Você paga. O Estado, continua gordo e faminto, por isso pede-lhe um pouco mais. E você continua a dar.
É isto que se passa neste momento.
Com o chumbo do corte dos subsídios aos funcionários públicos, por parte do Tribunal Constitucional (alegadamente porque criariam desigualdade, onde é que já se viu desigualdade neste país...!), o Governo teve de arranjar forma de ir sacar esse dinheiro a outro lado. No fundo, em vez de cortar na despesa, aumenta a receita. Vai dar quase ao mesmo. Ou então não.
Com o recuo na decisão de subida da TSU para os trabalhadores, o Governo aumenta o IRS. Basicamente deixa de tirar dinheiro do bolso direito para passar a tira-lo do bolso esquerdo.
Ora, estas medidas, diz Vítor Gaspar, são mais igualitárias. Vamos lá então à igualdade: até há bem pouco tempo atrás, trabalhar no Estado sempre foi sinónimo de estabilidade, de emprego para a vida, de boas condições remuneratórias e horários cumpridos ao minuto. No privado nunca assim foi. Se é verdade que, em média, os funcionários do privado obtêm uma remuneração superior aos congéneres do público, não é menos verdade que a produtividade no sector privado é maior do que no sector público, que as horas trabalhadas são mais, que as empresas se deslocalizam, ao contrário do Estado que nunca sai do seu lugar.
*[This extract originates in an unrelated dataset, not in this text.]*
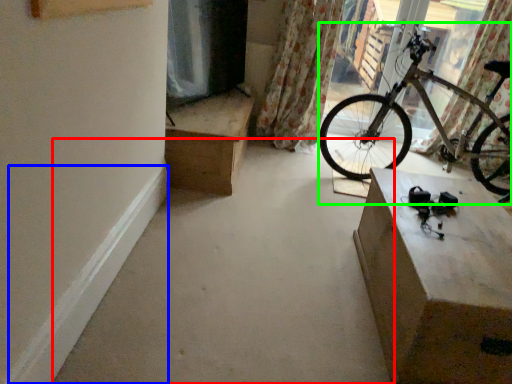 Question: Based on their relative distances, which object is nearer to concrete (highlighted by a red box)? Choose from curb (highlighted by a blue box) and bicycle (highlighted by a green box).

Choices:
 (A) curb
 (B) bicycle

Answer: (A)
Portanto, a meu ver, os funcionários do privado e do público sempre foram discriminados entre si. Se eu trabalho, em média, mais horas e com maior produtividade do que um semelhante meu no sector público, é de esperar que eu receba uma remuneração mais atractiva. Até porque a minha empresa pode fechar, pode falir. Eu posso facilmente ser despedida. O que no público não era bem assim.
No público, as mães têm direito a praticar o horário de amamentação, a ter redução de horário de trabalho por terem filhos até alcançarem determinada idade.
Nunca vi tal no sector privado.
Não condeno as boas condições de que os funcionários do sector público dispunham! Aliás, creio que todos deveríamos ter as melhores condições, sempre. Mas é natural que, perante uma necessidade de corte de despesa, o Estado resolva agir sobre os seus funcionários.
Porque se a minha empresa decidir cortar o vencimento de todos nós porque atravessa dificuldades (e quem diz a minha, diz todas as outras), os funcionários do sector público não vão passar a descontar uma parcela adicional do seu salário para nos ajudar.
Acho bem que exista solidariedade profissional. Mas para isso, tinha de existir dos dois lados.
Com esta brincadeira do aumento dos escalões do IRS, a classe média fica ainda mais esmagada, perdendo o ínfimo poder de compra de que dispõe. Continuo a achar que a subida de impostos faz mais mal que bem, tendo em conta o momento actual da nossa economia, e numa perspectiva de crescimento.
Continuo a achar que os efeitos da subida de tributação serão demasiado perversos, uma vez que já atingimos o ponto máximo da tributação.
A ver vamos. Pode ser que eu esteja errada.
2 comentários:
Eu juro que não percebo isto. Num minuto estão a dizer que não vão aumentar os impostos porque já não há margem para tal. No minuto a seguir, não estão só a fazê-lo como dizem que é a medida mais justa. O país está cada vez mais podre, há cada vez menos poder de compra. Como esperam recuperar a economia assim?
Como disse cá em casa, o governo não tem noção de como é difícil gerir um ordenado comum.
Quem recebe 3000€ não é rico. É pseudo-rico. Recebe o suficiente para viver confortável. Ricos são os que recebem 10.000€/mês. E aumentar, e bem, os impostos dessa gente? Ninguém morria por comprar um par de sapatos a menos ou passar menos um fim-de-semana fora.
Não. Vamos cortar nos que recebem 700€ e eles que se lixem.